*What you are asked to do:*
Repeat the listing below in full and exactly, but without its pictures.

□ □ □ □ □ □ □

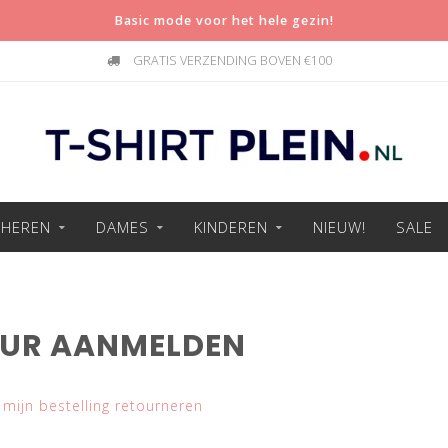
Basic mode voor het hele gezin!
GRATIS VERZENDING BOVEN €100
HEREN
DAMES
KINDEREN
NIEUW!
SALE
UR AANMELDEN
g mijn bestelling retourneren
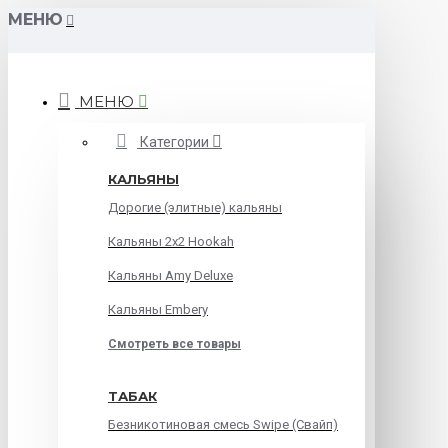
МЕНЮ
МЕНЮ
Категории
КАЛЬЯНЫ
Дорогие (элитные) кальяны
Кальяны 2х2 Hookah
Кальяны Amy Deluxe
Кальяны Embery
Смотреть все товары
ТАБАК
Безникотиновая смесь Swipe (Свайп)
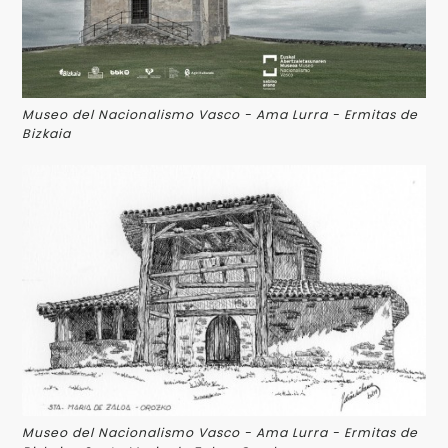
Museo del Nacionalismo Vasco - Ama Lurra - Ermitas de
Bizkaia
Museo del Nacionalismo Vasco - Ama Lurra - Ermitas de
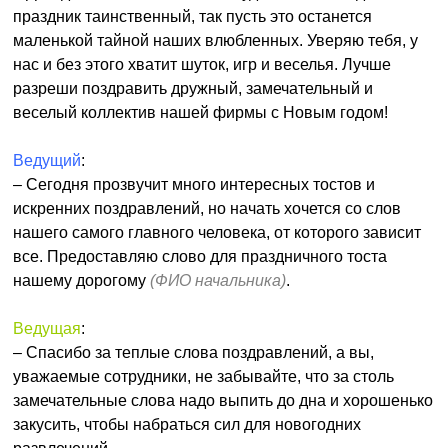
праздник таинственный, так пусть это останется
маленькой тайной наших влюбленных. Уверяю тебя, у
нас и без этого хватит шуток, игр и веселья. Лучше
разреши поздравить дружный, замечательный и
веселый коллектив нашей фирмы с Новым годом!
Ведущий
:
– Сегодня прозвучит много интересных тостов и
искренних поздравлений, но начать хочется со слов
нашего самого главного человека, от которого зависит
все. Предоставляю слово для праздничного тоста
нашему дорогому
(ФИО начальника)
.
Ведущая
:
– Спасибо за теплые слова поздравлений, а вы,
уважаемые сотрудники, не забывайте, что за столь
замечательные слова надо выпить до дна и хорошенько
закусить, чтобы набраться сил для новогодних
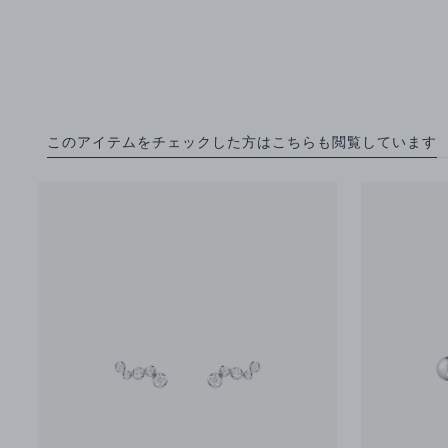
このアイテムをチェックした方はこちらも閲覧しています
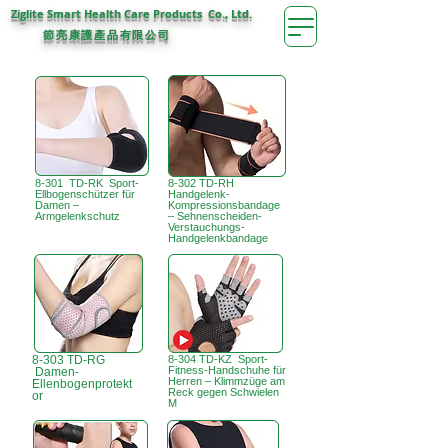
Ziglite Smart Health Care Products Co., Ltd.
節亮康護
公司
產品有限
8-301 TD-RK Sport-
8-302 TD-RH
Ellbogenschützer für
Handgelenk-
Damen –
Kompressionsbandage
Armgelenkschutz
– Sehnenscheiden-
Verstauchungs-
Handgelenkbandage
8-303 TD-RG
8-304 TD-KZ Sport-
Fitness-Handschuhe für
Damen-
Herren – Klimmzüge am
Ellenbogenprotekt
Reck gegen Schwielen
or
M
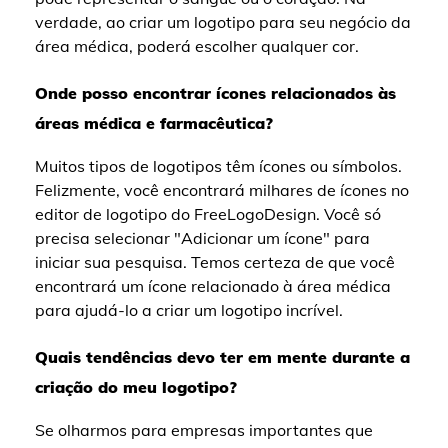
verdade, ao criar um logotipo para seu negócio da
área médica, poderá escolher qualquer cor.
Onde posso encontrar ícones relacionados às
áreas médica e farmacêutica?
Muitos tipos de logotipos têm ícones ou símbolos.
Felizmente, você encontrará milhares de ícones no
editor de logotipo do FreeLogoDesign. Você só
precisa selecionar "Adicionar um ícone" para
iniciar sua pesquisa. Temos certeza de que você
encontrará um ícone relacionado à área médica
para ajudá-lo a criar um logotipo incrível.
Quais tendências devo ter em mente durante a
criação do meu logotipo?
Se olharmos para empresas importantes que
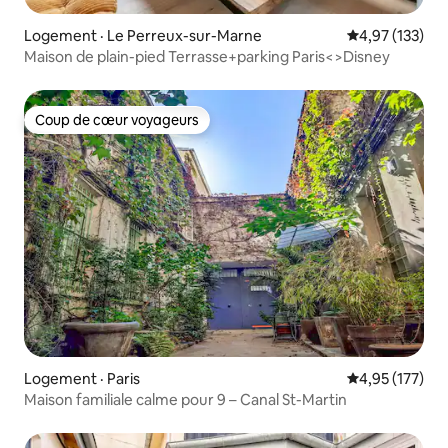
Logement · Le Perreux-sur-Marne
Note moyenne 
4,97 (133)
Maison de plain-pied Terrasse+parking Paris<>Disney
Coup de cœur voyageurs
Coup de cœur voyageurs
Logement · Paris
Note moyenne 
4,95 (177)
Maison familiale calme pour 9 – Canal St-Martin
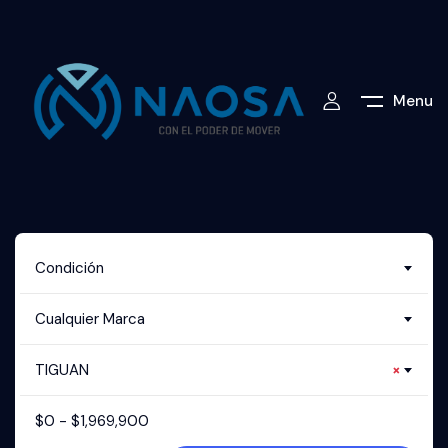
Menu
Condición
Cualquier Marca
TIGUAN
×
$
0
-
$
1,969,900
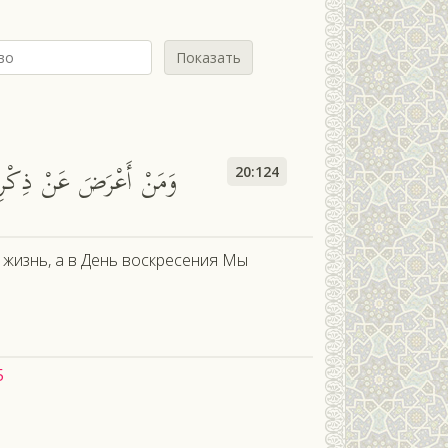
Показать
وَمَنْ أَعْرَضَ عَنْ ذِكْرِي ف
20:124
 жизнь, а в День воскресения Мы
5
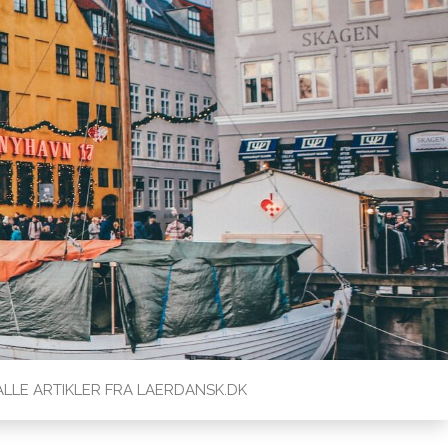
ALLE ARTIKLER FRA LAERDANSK.DK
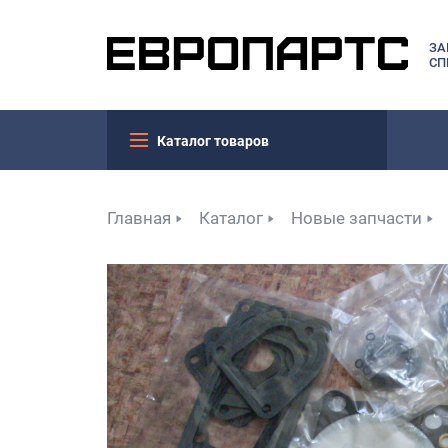
ЗА
СП
Каталог товаров
Главная
Каталог
Новые запчасти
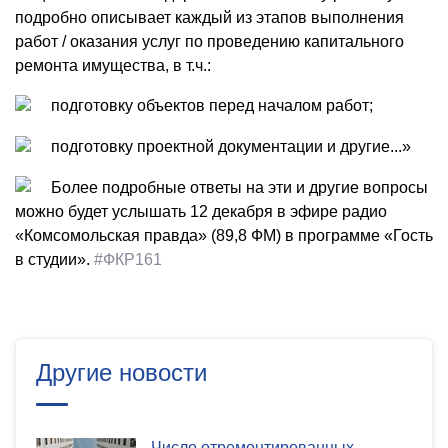
подробно описывает каждый из этапов выполнения
работ / оказания услуг по проведению капитального
ремонта имущества, в т.ч.:
подготовку объектов перед началом работ;
подготовку проектной документации и другие...»
Более подробные ответы на эти и другие вопросы
можно будет услышать 12 декабря в эфире радио
«Комсомольская правда» (89,8 ФМ) в программе «Гость
в студии».
#ФКР161
Другие новости
Число отремонтированных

□ □ □ □ □ □ □

*Answer to this exercise:*
Basic mode voor het hele gezin!
GRATIS VERZENDING BOVEN €100
HEREN
DAMES
KINDEREN
NIEUW!
SALE
UR AANMELDEN
g mijn bestelling retourneren
МЕНЮ
МЕНЮ
Категории
КАЛЬЯНЫ
Дорогие (элитные) кальяны
Кальяны 2х2 Hookah
Кальяны Amy Deluxe
Кальяны Embery
Смотреть все товары
ТАБАК
Безникотиновая смесь Swipe (Свайп)
Museo del Nacionalismo Vasco - Ama Lurra - Ermitas de
Bizkaia
Museo del Nacionalismo Vasco - Ama Lurra - Ermitas de
праздник таинственный, так пусть это останется
маленькой тайной наших влюбленных. Уверяю тебя, у
нас и без этого хватит шуток, игр и веселья. Лучше
разреши поздравить дружный, замечательный и
веселый коллектив нашей фирмы с Новым годом!
Ведущий
:
– Сегодня прозвучит много интересных тостов и
искренних поздравлений, но начать хочется со слов
нашего самого главного человека, от которого зависит
все. Предоставляю слово для праздничного тоста
нашему дорогому
(ФИО начальника)
.
Ведущая
:
– Спасибо за теплые слова поздравлений, а вы,
уважаемые сотрудники, не забывайте, что за столь
замечательные слова надо выпить до дна и хорошенько
закусить, чтобы набраться сил для новогодних
このアイテムをチェックした方はこちらも閲覧しています
Ziglite Smart Health Care Products Co., Ltd.
節亮康護
公司
產品有限
8-301 TD-RK Sport-
8-302 TD-RH
Ellbogenschützer für
Handgelenk-
Damen –
Kompressionsbandage
Armgelenkschutz
– Sehnenscheiden-
Verstauchungs-
Handgelenkbandage
8-303 TD-RG
8-304 TD-KZ Sport-
Fitness-Handschuhe für
Damen-
Herren – Klimmzüge am
Ellenbogenprotekt
Reck gegen Schwielen
or
M
verdade, ao criar um logotipo para seu negócio da
área médica, poderá escolher qualquer cor.
Onde posso encontrar ícones relacionados às
áreas médica e farmacêutica?
Muitos tipos de logotipos têm ícones ou símbolos.
Felizmente, você encontrará milhares de ícones no
editor de logotipo do FreeLogoDesign. Você só
precisa selecionar "Adicionar um ícone" para
iniciar sua pesquisa. Temos certeza de que você
encontrará um ícone relacionado à área médica
para ajudá-lo a criar um logotipo incrível.
Quais tendências devo ter em mente durante a
criação do meu logotipo?
Se olharmos para empresas importantes que
Logement · Le Perreux-sur-Marne
Note moyenne 
4,97 (133)
Maison de plain-pied Terrasse+parking Paris<>Disney
Coup de cœur voyageurs
Coup de cœur voyageurs
Logement · Paris
Note moyenne 
4,95 (177)
Maison familiale calme pour 9 – Canal St-Martin
Menu
Condición
Cualquier Marca
TIGUAN
×
$
0
-
$
1,969,900
Показать
وَمَنْ أَعْرَضَ عَنْ ذِكْرِي ف
20:124
 жизнь, а в День воскресения Мы
5
ALLE ARTIKLER FRA LAERDANSK.DK
ЗА
СП
Каталог товаров
Главная
Каталог
Новые запчасти
подробно описывает каждый из этапов выполнения
работ / оказания услуг по проведению капитального
ремонта имущества, в т.ч.:
подготовку объектов перед началом работ;
подготовку проектной документации и другие...»
Более подробные ответы на эти и другие вопросы
можно будет услышать 12 декабря в эфире радио
«Комсомольская правда» (89,8 ФМ) в программе «Гость
в студии».
#ФКР161
Другие новости
Число отремонтированных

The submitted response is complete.